Erste Gelegenheit bot sich mir dazu in Kaikoura, dem zu Hause der neuseeländischen Wale und Delphine (ICH LEHNE ES AB DELPHIN MIT "F" ZU SCHREIBEN!). Aufnahmen vom Meer, vom Meerstrand und Meermöwen und noch viel mehr Meer! Nach Kaikoura fuhr ich mit dem Bus, da mir dies im Vergleich zum per Anhalter-Fahren bequemer erschien. Der Busfahrer sah aus wie ein neuseeländischer Weihnachtsmann, also dicklich, langer weißer Bart, weißes Haar und ein sehr gemütlicher Gesichtsausdruck. Allerdings für den echten Weihnachtsmann untypisch und das brachte eben das Kiwifeeling, so dermaßen stark tätowiert, dass man meinen könnte der gute Mann hätte sich jede Einkaufsliste, jede Notiz, Wegbeschreibung auf sein damals noch fleischfarbenes Äußeres stechen lassen.

Im Bus sitzend flogen an mir noch mal all die schöne Erinnerungen an Christchurch vorbei. Wie z.B. die Unterhaltung mit der ominösen Frau nach dem Kings of Leon Konzert.
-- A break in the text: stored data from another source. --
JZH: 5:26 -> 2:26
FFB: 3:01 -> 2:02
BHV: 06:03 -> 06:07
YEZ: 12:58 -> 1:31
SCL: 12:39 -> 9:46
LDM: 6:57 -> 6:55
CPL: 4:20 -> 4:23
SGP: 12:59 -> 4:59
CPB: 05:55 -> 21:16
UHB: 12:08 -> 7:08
Nacht in Christchurch. Ich laufe entlang einer großen mehrspurigen Straße, die links und rechts mit Autohäusern und Werkstätten gesäumt ist. Kaum ein Auto ist unterwegs, ebenso wenig Menschen. Ich bin nicht mehr weit von der Straße entfernt, in die ich einbiegen muss, um ins Stadtzentrum zu gelangen, als ich 100 Meter vor mir eine Frau, leicht von der einen zu anderen Gehwegseite schwankend, entdecke. Sie hält sich wacker und versucht geradeaus zu laufen. Das gelbe Licht der Straßenlaternen tränkt die Szenerie in eine etwas melancholische Stimmung. Kaum bin ich auf ihrer Höhe angelangt, spricht sie mich an und fragt, ob ich eine Zigarette für sie hätte.
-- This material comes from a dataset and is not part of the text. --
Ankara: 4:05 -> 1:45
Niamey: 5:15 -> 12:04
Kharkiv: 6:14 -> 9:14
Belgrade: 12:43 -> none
"Nein", sage ich,"ich bin Nichtraucher"!(Manchmal schon, aber ich wollte die ganze Angelegenheit möglichst einfach halten)

"Ja, ist ne schlechte Angewohnheit", erwidert sie.

Wir laufen nebeneinander, d.h. ich laufe, sie schwankt immer noch.

Ich denke mir, "mach doch ein wenig Smalltalk."

"Und wo geht's bei dir heute Abend noch hin?"

"Ich gehe auf Arbeit!" Die Uhr zeigt 23:34 Uhr. Der Ein oder Andere könnte sich jetzt schon denken, was ihre Tätigkeit ist. Tja, ich stand etwas auf dem Schlauch.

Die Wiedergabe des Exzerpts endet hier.